* _Supplied material_:
****************************************

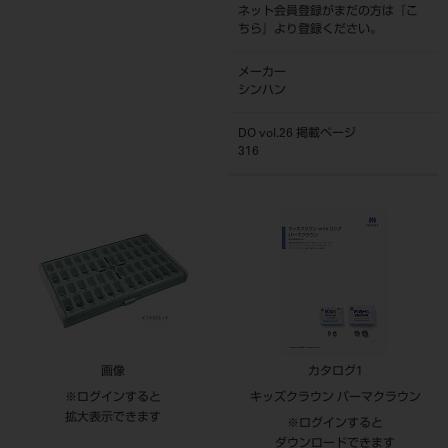
ネット会員登録がまだの方は『
こ
ちら
』より登録ください。
メーカー
シンハン
DO vol.26 掲載ページ
316
画像
カタログ1
※ログインすると
キッズクラウン パーマクラウン
拡大表示できます
※ログインすると
ダウンロードできます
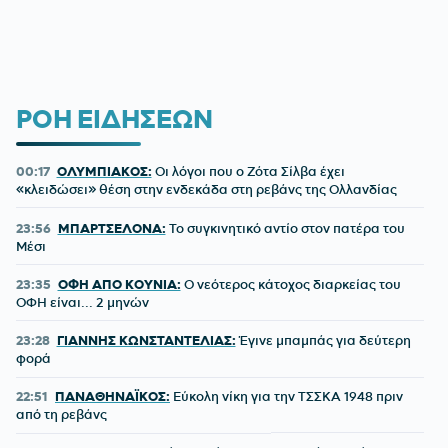
ΡΟΗ ΕΙΔΗΣΕΩΝ
00:17
ΟΛΥΜΠΙΑΚΟΣ:
Οι λόγοι που ο Ζότα Σίλβα έχει
«κλειδώσει» θέση στην ενδεκάδα στη ρεβάνς της Ολλανδίας
23:56
ΜΠΑΡΤΣΕΛΟΝΑ:
Το συγκινητικό αντίο στον πατέρα του
Μέσι
23:35
ΟΦΗ ΑΠΟ ΚΟΥΝΙΑ:
Ο νεότερος κάτοχος διαρκείας του
ΟΦΗ είναι... 2 μηνών
23:28
ΓΙΑΝΝΗΣ ΚΩΝΣΤΑΝΤΕΛΙΑΣ:
Έγινε μπαμπάς για δεύτερη
φορά
22:51
ΠΑΝΑΘΗΝΑΪΚΟΣ:
Εύκολη νίκη για την ΤΣΣΚΑ 1948 πριν
από τη ρεβάνς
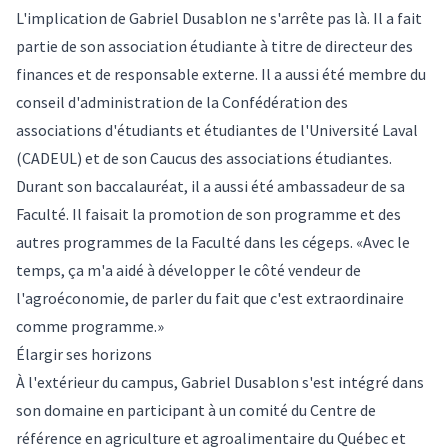
L'implication de Gabriel Dusablon ne s'arrête pas là. Il a fait
partie de son association étudiante à titre de directeur des
finances et de responsable externe. Il a aussi été membre du
conseil d'administration de la Confédération des
associations d'étudiants et étudiantes de l'Université Laval
(CADEUL) et de son Caucus des associations étudiantes.
Durant son baccalauréat, il a aussi été ambassadeur de sa
Faculté. Il faisait la promotion de son programme et des
autres programmes de la Faculté dans les cégeps. «Avec le
temps, ça m'a aidé à développer le côté vendeur de
l'agroéconomie, de parler du fait que c'est extraordinaire
comme programme.»
Élargir ses horizons
À l'extérieur du campus, Gabriel Dusablon s'est intégré dans
son domaine en participant à un comité du Centre de
référence en agriculture et agroalimentaire du Québec et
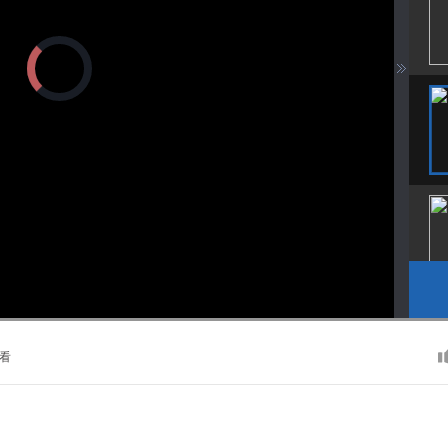
正
在
加
载
视
频
播
放
器。
播
画
静
放
质
音
速
(m)
度
看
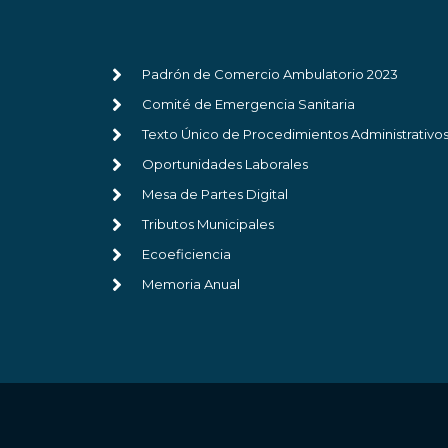
Padrón de Comercio Ambulatorio 2023
Comité de Emergencia Sanitaria
Texto Único de Procedimientos Administrativo
Oportunidades Laborales
Mesa de Partes Digital
Tributos Municipales
Ecoeficiencia
Memoria Anual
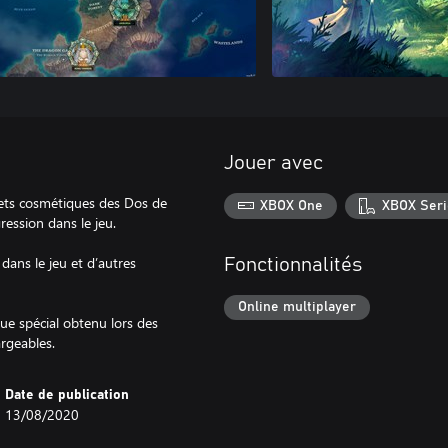
Jouer avec
ets cosmétiques des Dos de
XBOX One
XBOX Seri
ession dans le jeu.
dans le jeu et d’autres
Fonctionnalités
Online multiplayer
e spécial obtenu lors des
argeables.
Date de publication
13/08/2020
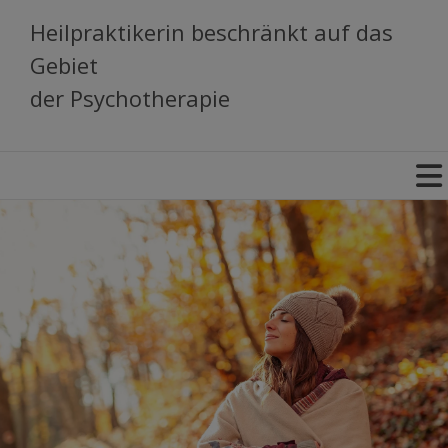
Heilpraktikerin beschränkt auf das
Gebiet
der Psychotherapie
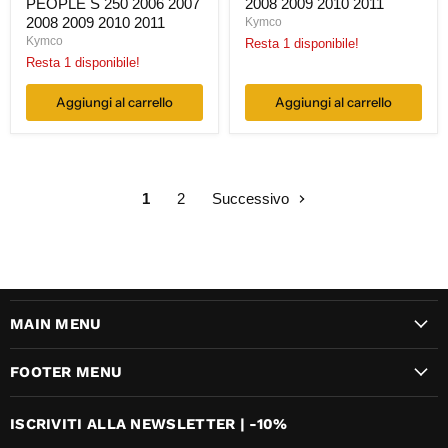
PEOPLE S 250 2006 2007
2008 2009 2010 2011
2008 2009 2010 2011
Kymco
Kymco
Resta 1 disponibile!
Resta 1 disponibile!
Aggiungi al carrello
Aggiungi al carrello
1
2
Successivo
MAIN MENU
FOOTER MENU
ISCRIVITI ALLA NEWSLETTER | -10%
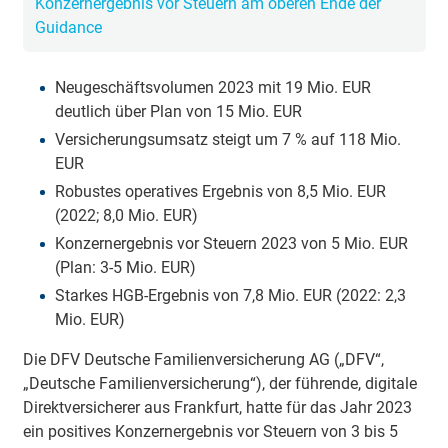
Konzernergebnis vor Steuern am oberen Ende der
Guidance
Neugeschäftsvolumen 2023 mit 19 Mio. EUR
deutlich über Plan von 15 Mio. EUR
Versicherungsumsatz steigt um 7 % auf 118 Mio.
EUR
Robustes operatives Ergebnis von 8,5 Mio. EUR
(2022; 8,0 Mio. EUR)
Konzernergebnis vor Steuern 2023 von 5 Mio. EUR
(Plan: 3-5 Mio. EUR)
Starkes HGB-Ergebnis von 7,8 Mio. EUR (2022: 2,3
Mio. EUR)
Die DFV Deutsche Familienversicherung AG („DFV“,
„Deutsche Familienversicherung“), der führende, digitale
Direktversicherer aus Frankfurt, hatte für das Jahr 2023
ein positives Konzernergebnis vor Steuern von 3 bis 5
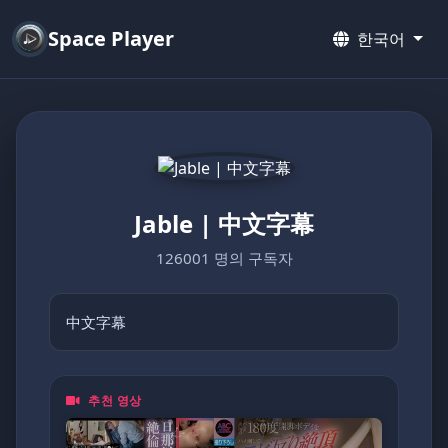
Space Player
한국어
Jable | 中文字幕
126001 명의 구독자
中文字幕
추천 영상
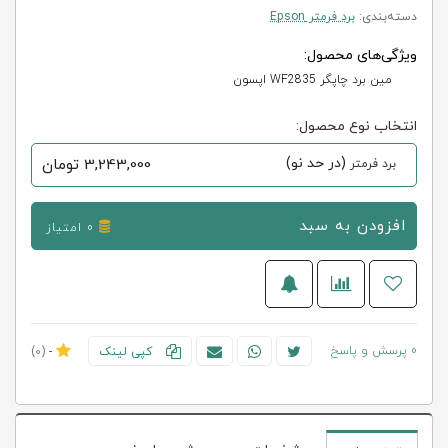
دسته‌بندی:
برد فرمتر Epson
ویژگی‌های محصول:
مین برد چاپگر WF2835 اپسون
انتخاب نوع محصول:
(در حد نو)
3,243,000
تومان
برد فرمتر
افزودن به سبد
0 امتیاز
0 پرسش و پاسخ
کپی لینک
-
(0)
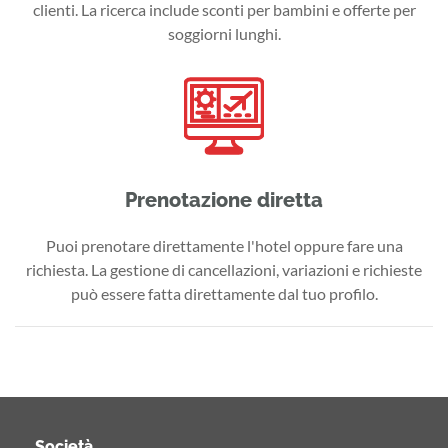
clienti. La ricerca include sconti per bambini e offerte per
soggiorni lunghi.
Prenotazione diretta
Puoi prenotare direttamente l'hotel oppure fare una
richiesta. La gestione di cancellazioni, variazioni e richieste
può essere fatta direttamente dal tuo profilo.
Società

****************************************

Retype all of the listing above exactly, but keep its pictures out.

* _Output below_:
ネット会員登録がまだの方は『
こ
ちら
』より登録ください。
メーカー
シンハン
DO vol.26 掲載ページ
316
画像
カタログ1
※ログインすると
キッズクラウン パーマクラウン
拡大表示できます
※ログインすると
ダウンロードできます
ΡΟΗ ΕΙΔΗΣΕΩΝ
00:17
ΟΛΥΜΠΙΑΚΟΣ:
Οι λόγοι που ο Ζότα Σίλβα έχει
«κλειδώσει» θέση στην ενδεκάδα στη ρεβάνς της Ολλανδίας
23:56
ΜΠΑΡΤΣΕΛΟΝΑ:
Το συγκινητικό αντίο στον πατέρα του
Μέσι
23:35
ΟΦΗ ΑΠΟ ΚΟΥΝΙΑ:
Ο νεότερος κάτοχος διαρκείας του
ΟΦΗ είναι... 2 μηνών
23:28
ΓΙΑΝΝΗΣ ΚΩΝΣΤΑΝΤΕΛΙΑΣ:
Έγινε μπαμπάς για δεύτερη
φορά
22:51
ΠΑΝΑΘΗΝΑΪΚΟΣ:
Εύκολη νίκη για την ΤΣΣΚΑ 1948 πριν
από τη ρεβάνς
L'implication de Gabriel Dusablon ne s'arrête pas là. Il a fait
partie de son association étudiante à titre de directeur des
finances et de responsable externe. Il a aussi été membre du
conseil d'administration de la Confédération des
associations d'étudiants et étudiantes de l'Université Laval
(CADEUL) et de son Caucus des associations étudiantes.
Durant son baccalauréat, il a aussi été ambassadeur de sa
Faculté. Il faisait la promotion de son programme et des
autres programmes de la Faculté dans les cégeps. «Avec le
temps, ça m'a aidé à développer le côté vendeur de
l'agroéconomie, de parler du fait que c'est extraordinaire
comme programme.»
Élargir ses horizons
À l'extérieur du campus, Gabriel Dusablon s'est intégré dans
son domaine en participant à un comité du Centre de
référence en agriculture et agroalimentaire du Québec et
正
在
加
载
视
频
播
放
器。
播
画
静
放
质
音
速
(m)
度
看
Padrón de Comercio Ambulatorio 2023
Comité de Emergencia Sanitaria
Texto Único de Procedimientos Administrativo
Oportunidades Laborales
Mesa de Partes Digital
Tributos Municipales
Ecoeficiencia
Memoria Anual
Jouer avec
ets cosmétiques des Dos de
XBOX One
XBOX Seri
ession dans le jeu.
dans le jeu et d’autres
Fonctionnalités
Online multiplayer
e spécial obtenu lors des
argeables.
Date de publication
13/08/2020
Heilpraktikerin beschränkt auf das
Gebiet
der Psychotherapie
PEOPLE S 250 2006 2007
2008 2009 2010 2011
2008 2009 2010 2011
Kymco
Kymco
Resta 1 disponibile!
Resta 1 disponibile!
Aggiungi al carrello
Aggiungi al carrello
1
2
Successivo
MAIN MENU
FOOTER MENU
ISCRIVITI ALLA NEWSLETTER | -10%
Konzernergebnis vor Steuern am oberen Ende der
Guidance
Neugeschäftsvolumen 2023 mit 19 Mio. EUR
deutlich über Plan von 15 Mio. EUR
Versicherungsumsatz steigt um 7 % auf 118 Mio.
EUR
Robustes operatives Ergebnis von 8,5 Mio. EUR
(2022; 8,0 Mio. EUR)
Konzernergebnis vor Steuern 2023 von 5 Mio. EUR
(Plan: 3-5 Mio. EUR)
Starkes HGB-Ergebnis von 7,8 Mio. EUR (2022: 2,3
Mio. EUR)
Die DFV Deutsche Familienversicherung AG („DFV“,
„Deutsche Familienversicherung“), der führende, digitale
Direktversicherer aus Frankfurt, hatte für das Jahr 2023
ein positives Konzernergebnis vor Steuern von 3 bis 5
Space Player
한국어
Jable | 中文字幕
126001 명의 구독자
中文字幕
추천 영상
دسته‌بندی:
برد فرمتر Epson
ویژگی‌های محصول:
مین برد چاپگر WF2835 اپسون
انتخاب نوع محصول:
(در حد نو)
3,243,000
تومان
برد فرمتر
افزودن به سبد
0 امتیاز
0 پرسش و پاسخ
کپی لینک
-
(0)
clienti. La ricerca include sconti per bambini e offerte per
soggiorni lunghi.
Prenotazione diretta
Puoi prenotare direttamente l'hotel oppure fare una
richiesta. La gestione di cancellazioni, variazioni e richieste
può essere fatta direttamente dal tuo profilo.
Società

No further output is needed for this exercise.